Tuesday, June 24, 2014

Making it Rain for RAINN: SUMMER RAIN anthology

As readers of RNFF know, I'm not a big fan of the romance novella form (see an earlier post here). But I do love a well-crafted short story. Not something that comes across as an underdeveloped novel, as so many romance novellas tend to do, but a tale that has the tightness of focus and unity of effect that Edgar Allan Poe, one of the earliest and most talented practitioners of the form, identified as central to the form. And when my purchase of a collection of short stories has the additional bonus of having its proceeds going to support a praiseworthy feminist organization, well, you can just about guarantee that I'll have my wallet out and ready.

But I wouldn't write about any book here on RNFF solely because of its charitable intentions. A book has to strike me as feminist not just in the cause it supports, but also in the stories it tells. I'm happy to report that the recently released romance story anthology Summer Rain, published in support of RAINN, The Rape, Abuse, & Incest National Network, fits both criterion to a T.

Surprisingly, perhaps, given the organization the book was published to support, few of the stories in Summer Rain feature protagonists who are coming to terms with past sexual abuse. Only RITA Award winner Molly O'Keefe's contribution, "The Heart of It," includes a protagonist/survivor (a hero, not a heroine) whose is working to understand why, despite an incredibly supportive network of family and friends, his relationship to his own sexuality is still so fraught. That O'Keefe is able to pair such a hero with an upscale call girl as heroine and still avoid drawing on the stereotypical, and often sexist, hooker-with-a-heart-of-gold trope demonstrates not only her strong skills as a writer, but also her familiarity with current activist work on the rights of sex workers to be treated as human beings rather than simply pathologized as agency-less victims.
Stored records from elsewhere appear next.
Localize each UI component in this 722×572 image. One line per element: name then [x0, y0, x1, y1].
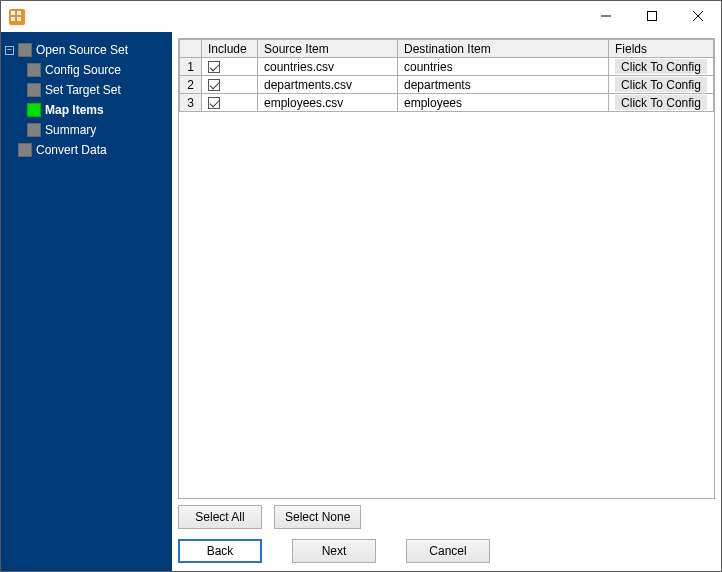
app-icon [9, 9, 25, 25]
selection-buttons-row: Select All Select None [178, 499, 715, 533]
destination-item-cell[interactable]: countries [398, 58, 609, 76]
sidebar-item-open-source-set[interactable]: − Open Source Set [5, 40, 172, 60]
source-item-cell[interactable]: employees.csv [258, 94, 398, 112]
fields-config-button[interactable]: Click To Config [615, 59, 707, 74]
select-none-button[interactable]: Select None [274, 505, 361, 529]
sidebar-item-label: Convert Data [36, 143, 107, 157]
include-checkbox[interactable] [208, 79, 220, 91]
wizard-sidebar: − Open Source Set Config Source Set Targ… [1, 32, 172, 571]
column-header-rownum[interactable] [180, 40, 202, 58]
destination-item-cell[interactable]: employees [398, 94, 609, 112]
column-header-fields[interactable]: Fields [609, 40, 714, 58]
sidebar-item-config-source[interactable]: Config Source [5, 60, 172, 80]
table-row[interactable]: 2 departments.csv departments Click To C… [180, 76, 714, 94]
column-header-destination-item[interactable]: Destination Item [398, 40, 609, 58]
app-window: − Open Source Set Config Source Set Targ… [0, 0, 722, 572]
items-grid: Include Source Item Destination Item Fie… [179, 39, 714, 112]
back-button[interactable]: Back [178, 539, 262, 563]
tree-expander-icon[interactable]: − [5, 46, 14, 55]
select-all-button[interactable]: Select All [178, 505, 262, 529]
step-box-icon [18, 143, 32, 157]
source-item-cell[interactable]: departments.csv [258, 76, 398, 94]
include-cell[interactable] [202, 58, 258, 76]
step-box-icon [27, 123, 41, 137]
sidebar-item-summary[interactable]: Summary [5, 120, 172, 140]
row-number-cell: 1 [180, 58, 202, 76]
body: − Open Source Set Config Source Set Targ… [1, 32, 721, 571]
row-number-cell: 2 [180, 76, 202, 94]
step-box-icon [27, 103, 41, 117]
table-row[interactable]: 3 employees.csv employees Click To Confi… [180, 94, 714, 112]
include-checkbox[interactable] [208, 61, 220, 73]
titlebar [1, 1, 721, 32]
next-button[interactable]: Next [292, 539, 376, 563]
sidebar-item-label: Set Target Set [45, 83, 121, 97]
main-panel: Include Source Item Destination Item Fie… [172, 32, 721, 571]
sidebar-item-label: Summary [45, 123, 96, 137]
sidebar-item-map-items[interactable]: Map Items [5, 100, 172, 120]
sidebar-item-set-target-set[interactable]: Set Target Set [5, 80, 172, 100]
cancel-button[interactable]: Cancel [406, 539, 490, 563]
include-checkbox[interactable] [208, 97, 220, 109]
source-item-cell[interactable]: countries.csv [258, 58, 398, 76]
maximize-button[interactable] [629, 1, 675, 31]
fields-config-button[interactable]: Click To Config [615, 77, 707, 92]
column-header-include[interactable]: Include [202, 40, 258, 58]
destination-item-cell[interactable]: departments [398, 76, 609, 94]
sidebar-item-label: Map Items [45, 103, 104, 117]
include-cell[interactable] [202, 76, 258, 94]
step-box-icon [27, 83, 41, 97]
close-button[interactable] [675, 1, 721, 31]
include-cell[interactable] [202, 94, 258, 112]
column-header-source-item[interactable]: Source Item [258, 40, 398, 58]
items-grid-container: Include Source Item Destination Item Fie… [178, 38, 715, 499]
svg-rect-1 [648, 12, 657, 21]
sidebar-item-label: Config Source [45, 63, 121, 77]
fields-config-button[interactable]: Click To Config [615, 95, 707, 110]
step-box-icon [18, 43, 32, 57]
window-controls [583, 1, 721, 32]
table-row[interactable]: 1 countries.csv countries Click To Confi… [180, 58, 714, 76]
sidebar-item-convert-data[interactable]: − Convert Data [5, 140, 172, 160]
minimize-button[interactable] [583, 1, 629, 31]
wizard-footer: Back Next Cancel [178, 533, 715, 565]
sidebar-item-label: Open Source Set [36, 43, 128, 57]
step-box-icon [27, 63, 41, 77]
row-number-cell: 3 [180, 94, 202, 112]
If sexual abuse is not a prevalent them of the collection, many of the stories do focus on the related issue of consent in sexual relationships, exploring this issue in both fantastic and realistic settings. In "Real Feelings," Charlotte Stein wonders if, and how, an android created specifically so that a human can "Experience all the joys of a real relationship, without any of the risks" can ever grant meaningful consent. In "Sacrifice," Cecilia Tan imagines a more feminist son for god/serial rapist Zeus, a demigod who searches for a way to fulfill his role in fertility rituals that will not include coerced sexual coupling on the part of his partner. And in "Redemption," Ruthie Knox explores the ways that consensual role-play focused on coercive sex can offer a woman a needed respite from the failures that keep piling up in her life.
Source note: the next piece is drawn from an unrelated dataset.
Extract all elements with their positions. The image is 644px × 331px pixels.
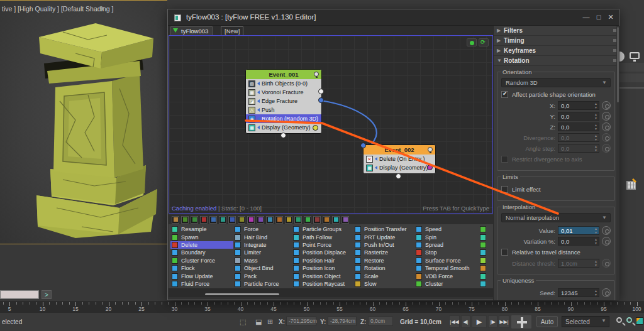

Rain, though, rather than abuse, serves as the unifying theme of the collection, the warm rain that brings relief from summer's scorching heat, from the pain of misunderstandings between lovers, from the vulnerability to words said in anger. Impending thunderstorms seem like a sign of potential rebirth to a former artist turned barista in Mary Ann Rivers' "Rainy Season," the story of a woman who takes a chance to find out why a certain customer "is so bright I can hardly look at him, and why I always want him to look at me" and ends up discovering not only him, but herself, as well. In Audra North's "Fitting In," dark, cold rain ruins an anxious, ambitious young man's attempt to win friends and influence potential voters by throwing a paintball party, but grants him the chance to find ways to move beyond shame by forcing him to spend one-on-one time with a woman whom he'd always thought of as the must-be-avoided "weird girl." And in perhaps my favorite story of the collection*, Shari Slade's "Private Study," a fierce downpour serves as fitting punctuation as a once-sheltered young woman demands with biting courage that the boy with whom she begins a tentative relationship admire rather than be ashamed of her newfound love for sex education, and treat her neither as a damsel in need of rescuing nor as a whore who should be feel guilty about her own sexual desires.

It's rare to find a volume that both supports a feminist cause and tells stories that help readers imagine what a feminist heterosexual relationship might look like. If I wish that the anthology had includes some stories with same-sex couples, and with more characters of color, that is not to take away anything from power and beauty of the accomplishments of these talented, politically-aware writers, nor from the work of the collection's editor, Sarah Frantz.

As a reviewer, I received a copy of Summer Rain for free. But I admired it so much that I'm going to purchase additional copies to give as gifts to my sisters. And hope very hard that the tagline on the anthology's cover—"Love in the Rain series"—means there are more feminist-friendly anthologies on the horizon, poised to shine out after the rainclouds clear.


*Although it is hard to whittle it down to just one, as there is only one tale in the entire anthology that did not engage both my aesthetic and ideological sympathies.


Photo credits:
Android sex: Greenprophet.com (and an interesting article about robots and sex tourism)
I love sex ed button: Cafepress.com







(Love in the Rain series)
Edited by Sarah Frantz
self-published by the authors
2014

3 comments:

  1. I just found your blog because I was googling for not-sexist romances, having just given up on Outlander (after months of effort and constant pestering by friends to read it). Imagining what a feminist heterosexual romance might look like is exactly what I want, so I'll go see if I can find this book. :) Glad to have found you!